[What to work on] Search the lines of the records for the word "instances", and copy every line that has it.

━━━━━ Data to use

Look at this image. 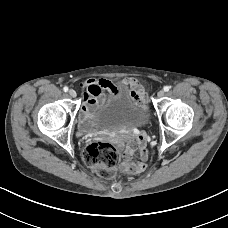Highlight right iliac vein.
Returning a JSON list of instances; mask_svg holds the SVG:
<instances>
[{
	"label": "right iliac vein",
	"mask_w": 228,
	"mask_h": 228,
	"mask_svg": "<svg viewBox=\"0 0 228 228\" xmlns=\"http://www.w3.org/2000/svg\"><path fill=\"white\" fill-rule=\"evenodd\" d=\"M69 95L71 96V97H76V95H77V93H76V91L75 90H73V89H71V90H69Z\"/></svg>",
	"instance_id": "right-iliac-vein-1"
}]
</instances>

━━━━━━━━━━

[Solution]
Returning a JSON list of instances; mask_svg holds the SVG:
<instances>
</instances>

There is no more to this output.